"The Mad Day: Summer of '68" , an exhibit of rare Beatles photographs will open to the public tomorrow at Liverpool's Mathew Street Gallery. Society photographer, Tom Murray, recalled the day he shot the photos:
"It really was a mad day and a total fluke that I was there. Don McCullum, the war photographer, asked me if I'd like to come along on a shoot of a band, he didn't say which, and I agreed. When I turned up I heard someone playing Lady Madonna on the piano. I walked in and realized it was Paul McCartney. I though, 'Oh God, that's Paul McCartney'. Then I saw John Lennon and Yoko Ono, and then George Harrison and Ringo Starr. I was a massive Beatles fan, like everyone else, and I couldn't believe my eyes. I had no lights, no tripod, no assistant, no second camera. All I could do was just shoot them outside and have fun, which is exactly what I did."Mr. Murray took two rolls of film that day. He developed the rolls, decided to keep only 23 of the negatives, tossed them in a drawer, and promptly forgot about them. They remained in that drawer for 20 years.

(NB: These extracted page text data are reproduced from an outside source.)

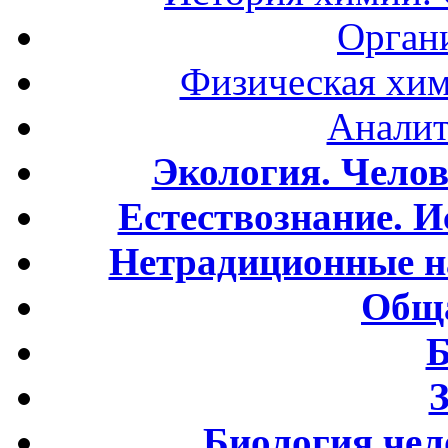
Орган
Физическая хим
Аналит
Экология. Чело
Естествознание. И
Нетрадиционные н
Обща
Б
Биология чел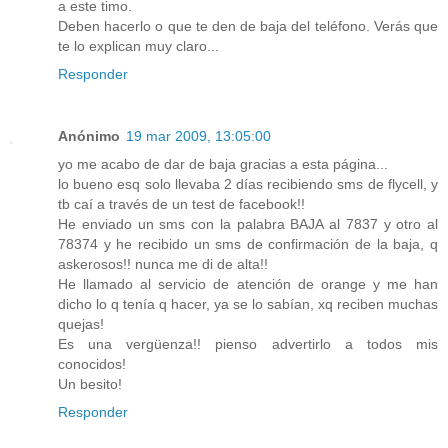
a este timo.
Deben hacerlo o que te den de baja del teléfono. Verás que
te lo explican muy claro...
Responder
Anónimo
19 mar 2009, 13:05:00
yo me acabo de dar de baja gracias a esta página...
lo bueno esq solo llevaba 2 días recibiendo sms de flycell, y
tb caí a través de un test de facebook!!
He enviado un sms con la palabra BAJA al 7837 y otro al
78374 y he recibido un sms de confirmación de la baja, q
askerosos!! nunca me di de alta!!
He llamado al servicio de atención de orange y me han
dicho lo q tenía q hacer, ya se lo sabían, xq reciben muchas
quejas!
Es una vergüenza!! pienso advertirlo a todos mis
conocidos!
Un besito!
Responder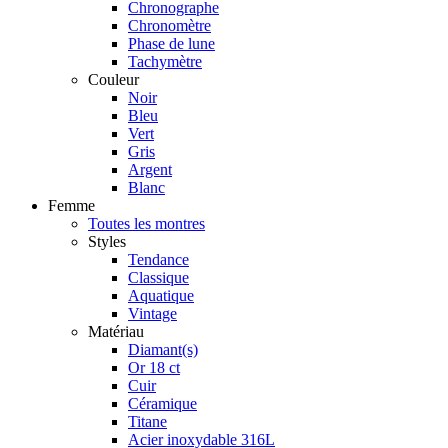
Chronographe
Chronomètre
Phase de lune
Tachymètre
Couleur
Noir
Bleu
Vert
Gris
Argent
Blanc
Femme
Toutes les montres
Styles
Tendance
Classique
Aquatique
Vintage
Matériau
Diamant(s)
Or 18 ct
Cuir
Céramique
Titane
Acier inoxydable 316L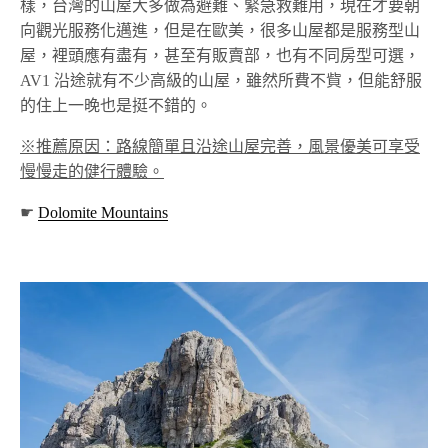
樣，台灣的山屋大多做為避難、緊急救難用，現在才要朝
向觀光服務化邁進，但是在歐美，很多山屋都是服務型山
屋，裡頭應有盡有，甚至有販賣部，也有不同房型可選，
AV1 沿途就有不少高級的山屋，雖然所費不貲，但能舒服
的住上一晚也是挺不錯的。
※推薦原因：路線簡單且沿途山屋完善，風景優美可享受
慢慢走的健行體驗。
☛
Dolomite Mountains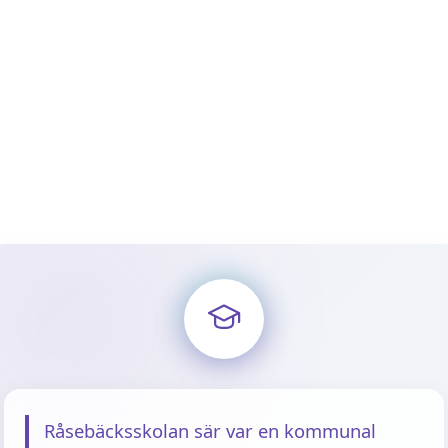
Råsebäcksskolan sär var en kommunal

The exhibit is comprised of sixteen 20"x24" prints. The photographs have only been exhibited in Europe once before during a one night show in London three years ago. The exhibition will run through June 30 in the Mathew Street Gallery, just a few steps away from the Cavern Club. Mr. Murray says:
"I'm proud of the photographs and I'm excited about bringing the band back to their home city. The Mathew Street Gallery was recommended to me by Pete Best, the original drummer with the Beatles, and it is a fantastic space."